Page images and extracted text:
╭──
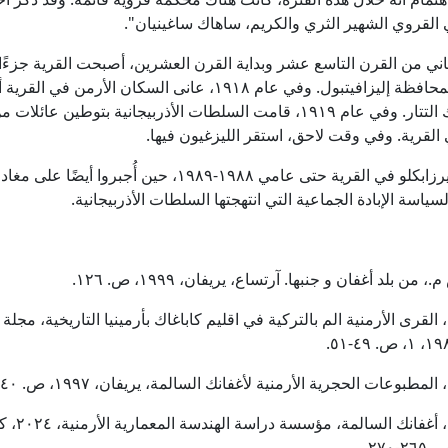
القروي الشهير الثري والكريم، ساهاك ساغينيان".
ني من القرن التاسع عشر وبداية القرن العشرين، أصبحت القرية جزءً
نوخي التابعة لمحافظة إليزافيتبول. وفي عام ١٩١٨، عانى السكان الأرمن في
هجمات الأتراك التتار. وفي عام ١٩١٩، قامت السلطات الأذربيجانية بتوطين عائلا
 القرية. وفي وقت لاحق، استقر الليزغيون فيها.
عاش أرمن ميرزابكلو في القرية حتى عامي ١٩٨٨-١٩٨٩، حين أُجبروا أ
لسياسة الإبادة الجماعية التي انتهجتها السلطات الأذربيجانية.
 من بلد أغفان و جنبها. آرتساع، يريفان، ۱۹۹۹، ص. ۱۲٦.
 القرى الأرمنية الم بالتركية في اقليم كاباغاك بأرمينيا التاريخية، مجلة 
مطبوعات الحجرية الأرمنية لأغفانك السالمة، يريفان، ۱۹۹۷، ص. ٤۰-٤۱.
۲۷۰.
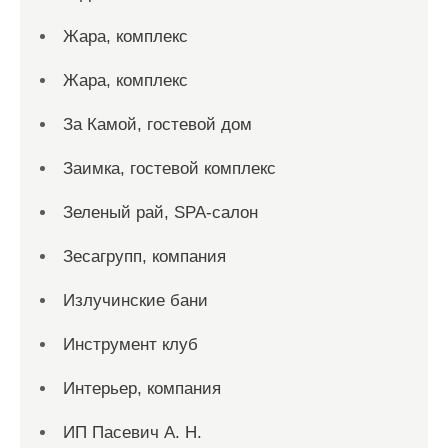
Жара, комплекс
Жара, комплекс
За Камой, гостевой дом
Заимка, гостевой комплекс
Зеленый рай, SPA-салон
Зесагрупп, компания
Излучинские бани
Инструмент клуб
Интерьер, компания
ИП Пасевич А. Н.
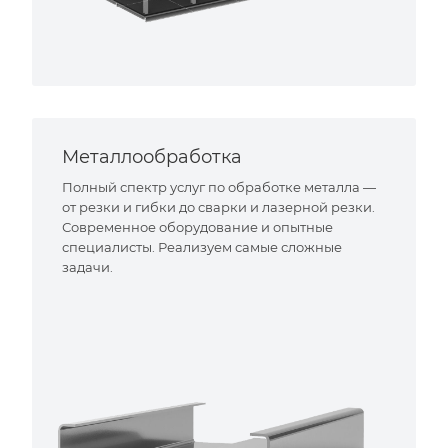
Металлообработка
Полный спектр услуг по обработке металла —
от резки и гибки до сварки и лазерной резки.
Современное оборудование и опытные
специалисты. Реализуем самые сложные
задачи.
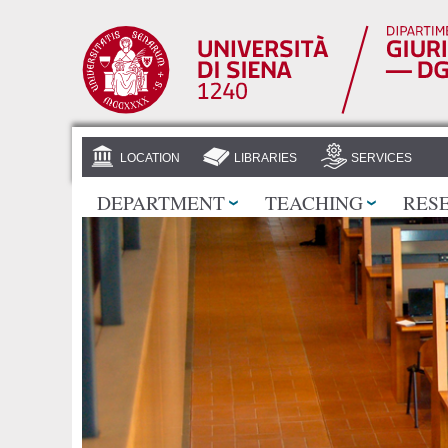
LOCATION
LIBRARIES
SERVICES
DEPARTMENT
TEACHING
RES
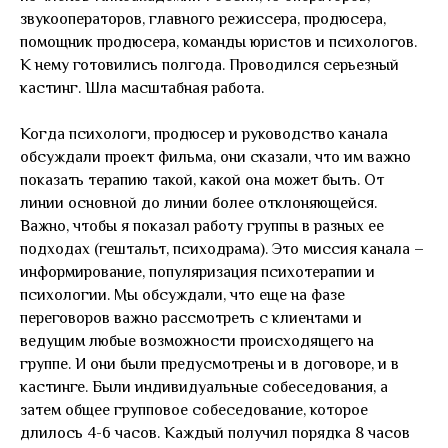
звукооператоров, главного режиссера, продюсера,
помощник продюсера, команды юристов и психологов.
К нему готовились полгода. Проводился серьезный
кастинг. Шла масштабная работа.
Когда психологи, продюсер и руководство канала
обсуждали проект фильма, они сказали, что им важно
показать терапию такой, какой она может быть. От
линии основной до линии более отклоняющейся.
Важно, чтобы я показал работу группы в разных ее
подходах (гештальт, психодрама). Это миссия канала –
информирование, популяризация психотерапии и
психологии. Мы обсуждали, что еще на фазе
переговоров важно рассмотреть с клиентами и
ведущим любые возможности происходящего на
группе. И они были предусмотрены и в договоре, и в
кастинге. Были индивидуальные собеседования, а
затем общее групповое собеседование, которое
длилось 4-6 часов. Каждый получил порядка 8 часов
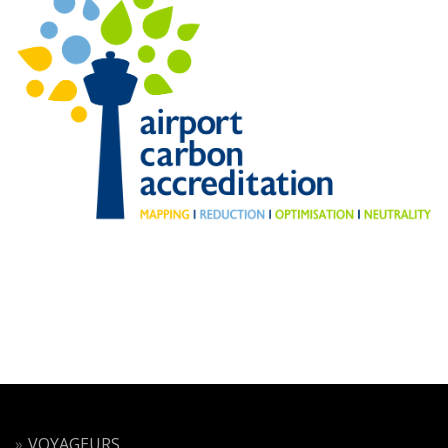
VOYAGEURS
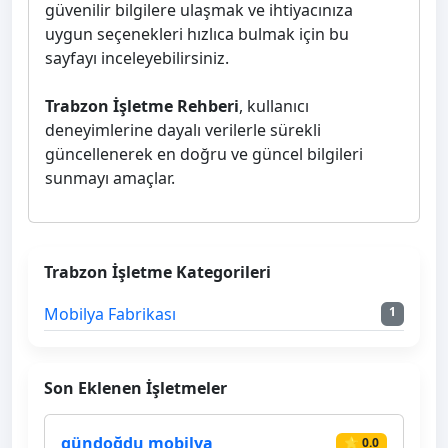
güvenilir bilgilere ulaşmak ve ihtiyacınıza
uygun seçenekleri hızlıca bulmak için bu
sayfayı inceleyebilirsiniz.
Trabzon İşletme Rehberi
, kullanıcı
deneyimlerine dayalı verilerle sürekli
güncellenerek en doğru ve güncel bilgileri
sunmayı amaçlar.
Trabzon İşletme Kategorileri
Mobilya Fabrikası
1
Son Eklenen İşletmeler
gündoğdu mobilya
⭐ 0.0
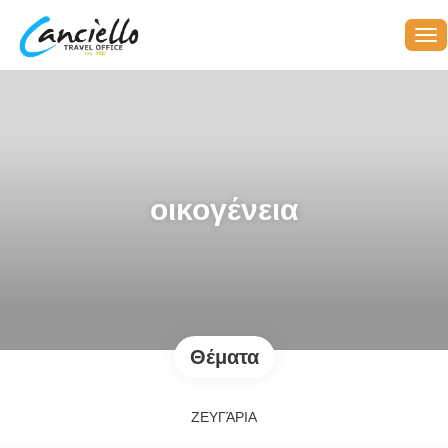
οικογένεια
Θέματα
ΖΕΥΓΆΡΙΑ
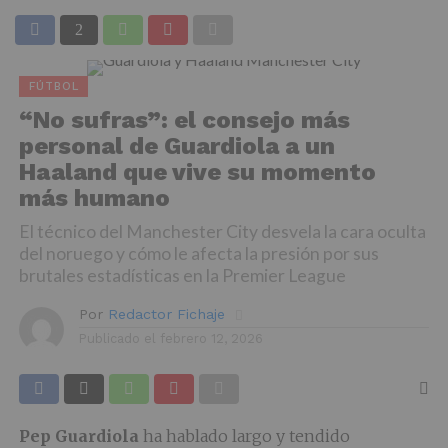
FÚTBOL
“No sufras”: el consejo más
personal de Guardiola a un
Haaland que vive su momento
más humano
El técnico del Manchester City desvela la cara oculta
del noruego y cómo le afecta la presión por sus
brutales estadísticas en la Premier League
Por
Redactor Fichaje
Publicado el
febrero 12, 2026
Pep Guardiola
ha hablado largo y tendido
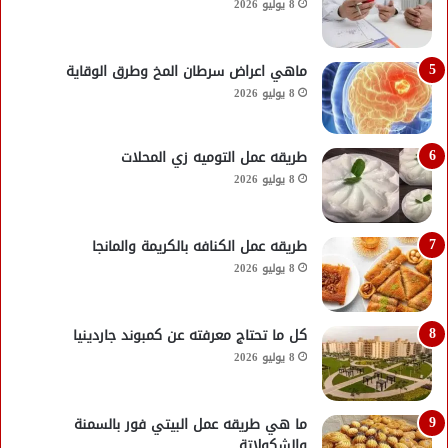
8 يوليو 2026
ماهي اعراض سرطان المخ وطرق الوقاية
8 يوليو 2026
طريقه عمل التوميه زي المحلات
8 يوليو 2026
طريقه عمل الكنافه بالكريمة والمانجا
8 يوليو 2026
كل ما تحتاج معرفته عن كمبوند جاردينيا
8 يوليو 2026
ما هي طريقه عمل البيتي فور بالسمنة
والشكولاتة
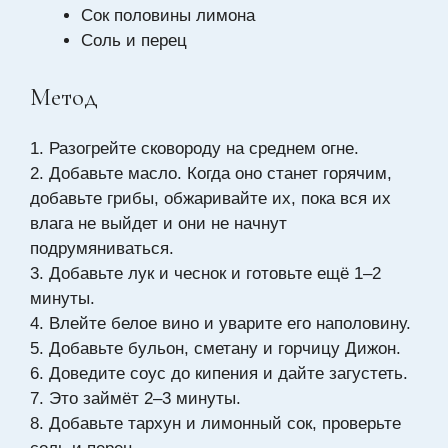
Сок половины лимона
Соль и перец
Метод
1. Разогрейте сковороду на среднем огне.
2. Добавьте масло. Когда оно станет горячим,
добавьте грибы, обжаривайте их, пока вся их
влага не выйдет и они не начнут
подрумяниваться.
3. Добавьте лук и чеснок и готовьте ещё 1–2
минуты.
4. Влейте белое вино и уварите его наполовину.
5. Добавьте бульон, сметану и горчицу Дижон.
6. Доведите соус до кипения и дайте загустеть.
7. Это займёт 2–3 минуты.
8. Добавьте тархун и лимонный сок, проверьте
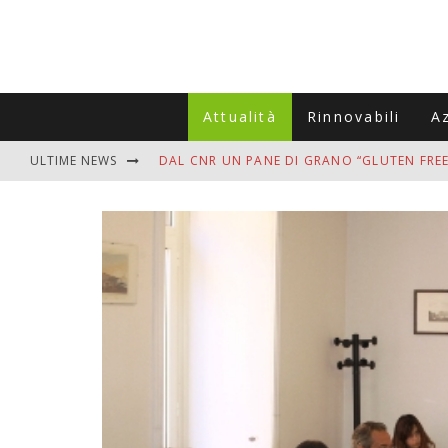
Attualità
Rinnovabili
A
ULTIME NEWS
DAL CNR UN PANE DI GRANO “GLUTEN FREE
VITIGNOITALIA CELEBRA IL 20ESIMO ANNIV
MUTTI ASSUME A OLIVETO CITRA 400 COL
ZANZARE IN VACANZA? I 3 ERRORI PIÙ COM
ADDIO BOLLETTE SALATE? LA NUOVA FRON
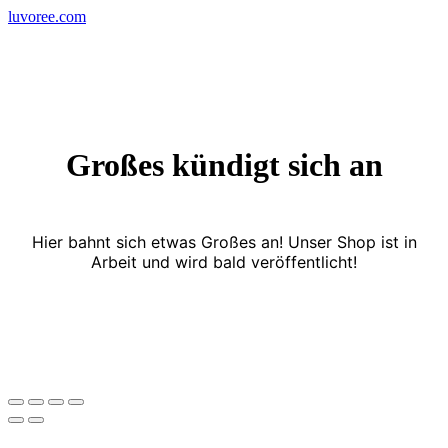
Skip
luvoree.com
to
content
Großes kündigt sich an
Hier bahnt sich etwas Großes an! Unser Shop ist in
Arbeit und wird bald veröffentlicht!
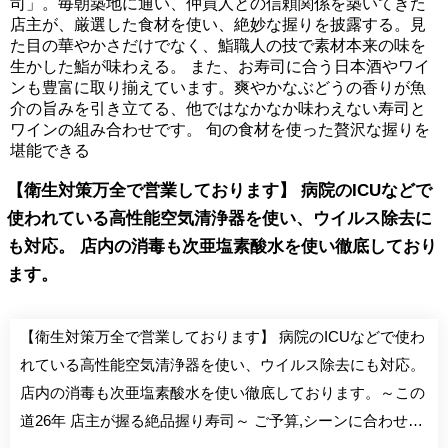
司」。毎朝築地に通い、仲買人との信頼関係を築いてきた
店主が、厳選した食材を使い、絶妙な握りを披露する。見
た目の華やかさだけでなく、鮨職人の技で素材本来の味を
生かした鮨が味わえる。 また、お寿司に合う日本酒やワイ
ンも豊富に取り揃えています。爽やかなぶどうの香りが魚
介の旨みを引き立てる、他ではなかなか味わえない寿司と
ワインの組み合わせです。 旬の食材を使った贅沢な握りを
堪能できる
【衛生対策万全で営業しております】 病院のICUなどで
使われている高性能空気清浄器を使い、ウイルス除去に
も対応。 店内の消毒も次亜塩素酸水を使い徹底しており
ます。
【衛生対策万全で営業しております】 病院のICUなどで使わ
れている高性能空気清浄器を使い、ウイルス除去にも対応。
店内の消毒も次亜塩素酸水を使い徹底しております。～この
道26年 店主が握る絶品握り寿司～ ご予算,シーンに合わせて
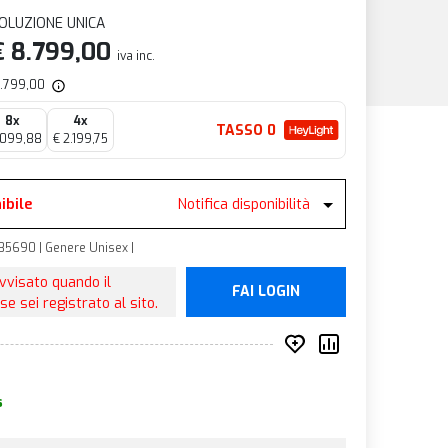
OLUZIONE UNICA
€ 8.799,00
iva inc.
 8.799,00
8x
4x
TASSO 0
.099,88
€ 2.199,75
ibile
Notifica disponibilità
85690 | Genere Unisex |
avvisato quando il
FAI LOGIN
se sei registrato al sito.
Inserisci nei prefer
Compara prod
s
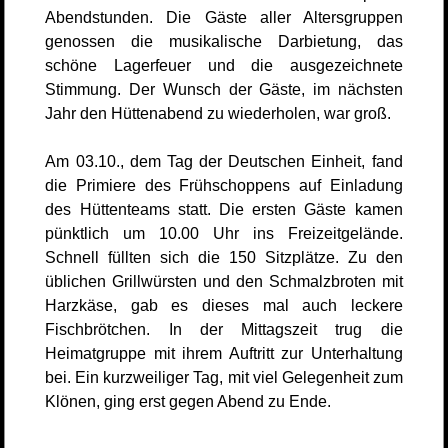
Abendstunden. Die Gäste aller Altersgruppen
genossen die musikalische Darbietung, das
schöne Lagerfeuer und die ausgezeichnete
Stimmung. Der Wunsch der Gäste, im nächsten
Jahr den Hüttenabend zu wiederholen, war groß.
Am 03.10., dem Tag der Deutschen Einheit, fand
die Primiere des Frühschoppens auf Einladung
des Hüttenteams statt. Die ersten Gäste kamen
pünktlich um 10.00 Uhr ins Freizeitgelände.
Schnell füllten sich die 150 Sitzplätze. Zu den
üblichen Grillwürsten und den Schmalzbroten mit
Harzkäse, gab es dieses mal auch leckere
Fischbrötchen. In der Mittagszeit trug die
Heimatgruppe mit ihrem Auftritt zur Unterhaltung
bei. Ein kurzweiliger Tag, mit viel Gelegenheit zum
Klönen, ging erst gegen Abend zu Ende.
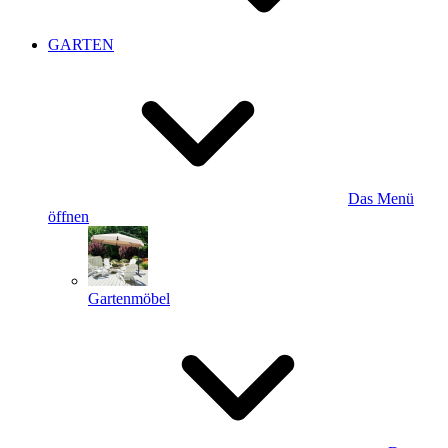
GARTEN
Das Menü
öffnen
Gartenmöbel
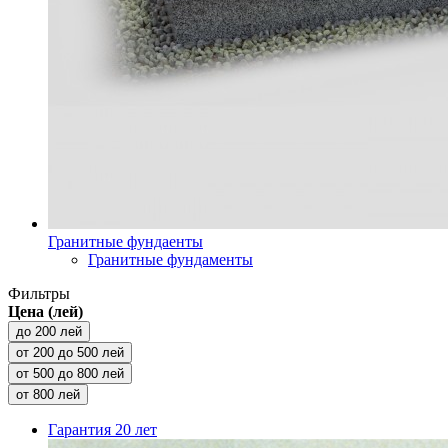
Гранитные фундаенты
Гранитные фундаменты
Фильтры
Цена (лей)
до 200 лей
от 200 до 500 лей
от 500 до 800 лей
от 800 лей
Гарантия
20 лет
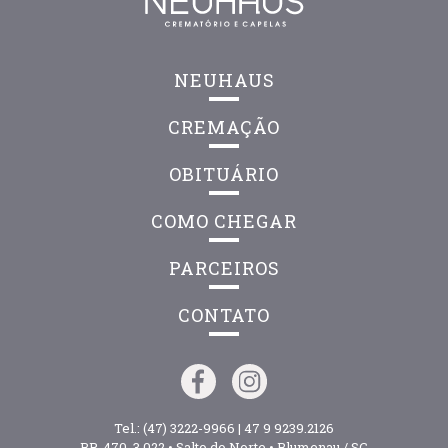
NEUHAUS
CREMAÇÃO
OBITUÁRIO
COMO CHEGAR
PARCEIROS
CONTATO
Tel.:
(47) 3222-9966
|
47 9 9239.2126
BR-470, 3.022 • Salto do Norte • Blumenau / SC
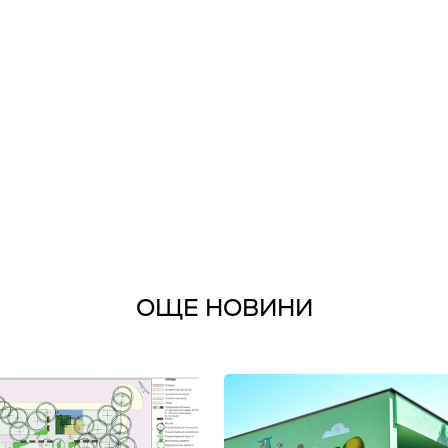
ОЩЕ НОВИНИ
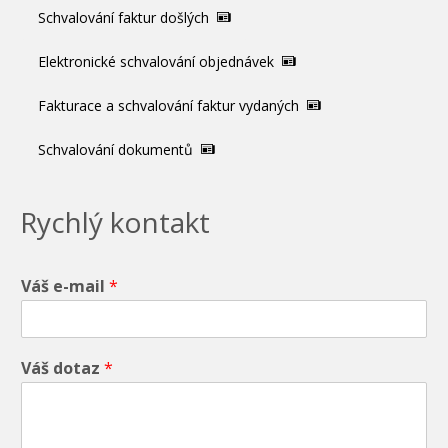
Schvalování faktur došlých
Elektronické schvalování objednávek
Fakturace a schvalování faktur vydaných
Schvalování dokumentů
Rychlý kontakt
Váš e-mail
*
Váš dotaz
*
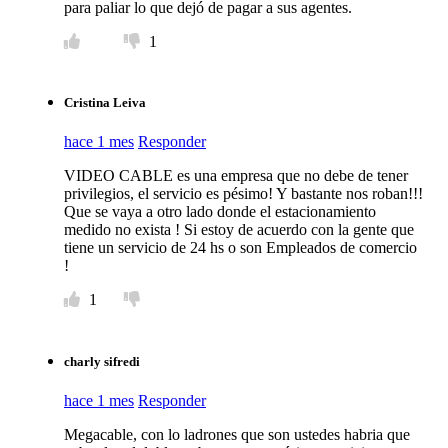
para paliar lo que dejó de pagar a sus agentes.
1
Cristina Leiva
hace 1 mes
Responder
VIDEO CABLE es una empresa que no debe de tener
privilegios, el servicio es pésimo! Y bastante nos roban!!!
Que se vaya a otro lado donde el estacionamiento
medido no exista ! Si estoy de acuerdo con la gente que
tiene un servicio de 24 hs o son Empleados de comercio
!
1
charly sifredi
hace 1 mes
Responder
Megacable, con lo ladrones que son ustedes habria que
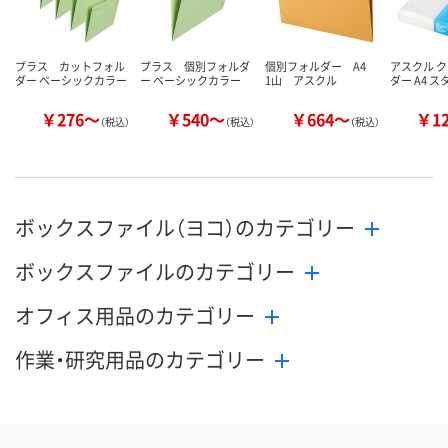
プラス カットフォル
プラス 個別フォルダ
個別フォルダー A4
アスクル 
ダー ベーシックカラー
ー ベーシックカラー
1山 アスクル
ダー A4 
￥276～
￥540～
￥664～
￥1
（税込）
（税込）
（税込）
ボックスファイル（ヨコ）のカテゴリー
ボックスファイルのカテゴリー
オフィス用品のカテゴリー
作業・研究用品のカテゴリー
╰──
Up to and including the line with "عاش أرمن ميرزابكلو", copy the data above from its first line. Skip pictures.

القروي الشهير الثري والكريم، ساهاك ساغينيان".
ني من القرن التاسع عشر وبداية القرن العشرين، أصبحت القرية جزءً
نوخي التابعة لمحافظة إليزافيتبول. وفي عام ١٩١٨، عانى السكان الأرمن في
هجمات الأتراك التتار. وفي عام ١٩١٩، قامت السلطات الأذربيجانية بتوطين عائلا
 القرية. وفي وقت لاحق، استقر الليزغيون فيها.
عاش أرمن ميرزابكلو في القرية حتى عامي ١٩٨٨-١٩٨٩، حين أُجبروا أ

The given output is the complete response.